Saint Patrick himself would have to deal with pinching on his feast day. His color was “Saint Patrick’s blue,” a light shade. The color green only became associated with the big day after it was linked to the Irish independence movement in the late 18th century.
Although he made his mark by introducing Christianity to Ireland in the year 432, Patrick wasn’t Irish himself. He was born to Roman parents in Scotland or Wales in the late fourth century.
As you might expect, Saint Patrick’s Day is a huge deal in his old stomping grounds. It’s a national holiday in both Ireland and Northern Ireland.
New York City’s Saint Patrick’s Day Parade is one of the world’s largest parades. Since 1762, 250,000 marchers have traipsed up Fifth Avenue on foot – the parade still doesn’t allow floats, cars, or other modern trappings.
New York may have more manpower, but Chicago has a spectacle all its own. The city has been celebrating Saint Patrick by dumping green dye into the Chicago River since 1962. It takes 40 tons of dye to get the river to a suitably festive shade!

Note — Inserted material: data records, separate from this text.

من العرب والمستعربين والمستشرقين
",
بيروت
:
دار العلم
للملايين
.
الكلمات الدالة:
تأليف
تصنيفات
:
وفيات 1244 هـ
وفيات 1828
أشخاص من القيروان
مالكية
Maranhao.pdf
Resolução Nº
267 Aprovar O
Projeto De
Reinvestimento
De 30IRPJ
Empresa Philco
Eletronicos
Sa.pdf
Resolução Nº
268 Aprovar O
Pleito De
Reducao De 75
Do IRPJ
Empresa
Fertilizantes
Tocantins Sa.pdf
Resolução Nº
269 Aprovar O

For most of the 20th century, Saint Patrick’s Day was considered a strictly religious holiday in Ireland, which meant that the nation’s pubs were closed for business on March 17. (The one exception went to beer vendors at the big national dog show, which was always held on Saint Patrick’s Day.) In 1970, the day was converted to a national holiday, and the stout resumed flowing.
Not every city goes all-out in its celebratory efforts. From 1999 to 2007, the Irish village of Dripsey proudly touted that it hosted the Shortest Saint Patrick’s Day Parade in the World. The route ran for 26 yards between two pubs. Today, Hot Springs, Arkansas claims the title for brevity – its brief parade runs for 98 feet.

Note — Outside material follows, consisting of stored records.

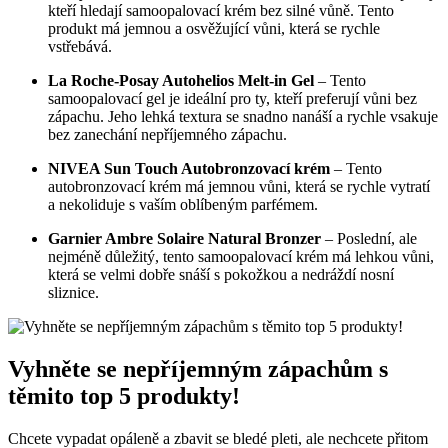
kteří hledají samoopalovací krém bez silné vůně. Tento
produkt má jemnou a osvěžující vůni, která se rychle
vstřebává.
La Roche-Posay Autohelios Melt-in Gel
– Tento
samoopalovací gel je ideální pro ty, kteří preferují vůni bez
zápachu. Jeho lehká textura se snadno nanáší a rychle vsakuje
bez zanechání nepříjemného zápachu.
NIVEA Sun Touch Autobronzovací krém
– Tento
autobronzovací krém má jemnou vůni, která se rychle vytratí
a nekoliduje s vaším oblíbeným parfémem.
Garnier Ambre Solaire Natural Bronzer
– Poslední, ale
nejméně důležitý, tento samoopalovací krém má lehkou vůni,
která se velmi dobře snáší s pokožkou a nedráždí nosní
sliznice.
Vyhněte se nepříjemným zápachům s
těmito top 5 produkty!
Chcete vypadat opáleně a zbavit se bledé pleti, ale nechcete přitom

How did the shamrock become associated with Saint Patrick? According to Irish legend, the saint used the three-leafed plant as a metaphor for the Holy Trinity when he was first introducing Christianity to Ireland.
In Irish lore, Saint Patrick gets credit for driving all the snakes out of Ireland. Modern scientists suggest that the job might not have been too hard – according to the fossil record, Ireland has never been home to any snakes. Through the Ice Age, Ireland was too cold to host any reptiles, and the surrounding seas have staved off serpentine invaders ever since. Modern scholars think the “snakes” Saint Patrick drove away were likely metaphorical.

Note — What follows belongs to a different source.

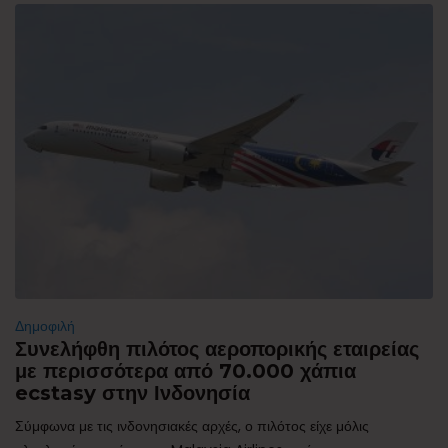
Δημοφιλή
Συνελήφθη πιλότος αεροπορικής εταιρείας
με περισσότερα από 70.000 χάπια
ecstasy στην Ινδονησία
Σύμφωνα με τις ινδονησιακές αρχές, ο πιλότος είχε μόλις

Corned beef and cabbage, a traditional Saint Patrick’s Day staple, doesn’t have anything to do with the grain corn. Instead, it’s a nod to the large grains of salt that were historically used to cure meats, which were also known as “corns.”
All of the Saint Patrick’s Day revelry around the globe is great news for brewers. A 2012 estimate pegged the total amount spent on beer for Saint Patrick’s Day celebrations at $245 million. And that’s before tips to pubs’ bartenders.
According to Irish legend, Saint Patrick wasn’t originally called Patrick. His birth name was Maewyn Succat, but he changed his name to Patricius after becoming a priest.
Don’t be fooled by any holiday decorations showing lady leprechauns. In traditional Irish folk tales, there are no female leprechauns, only nattily attired little guys.
Another little-known fact from Irish lore: Leprechauns earned that gold they’re guarding. According to legend, leprechauns spend their days making and mending shoes. It’s hard work, so you can’t blame them for being territorial about their pots of gold.
You can’t attend a Saint Patrick’s Day event without hearing a cry of “Erin go Bragh.” What’s the phrase mean? It’s a corruption of the Irish Éirinn go Brách, which means roughly “Ireland Forever.”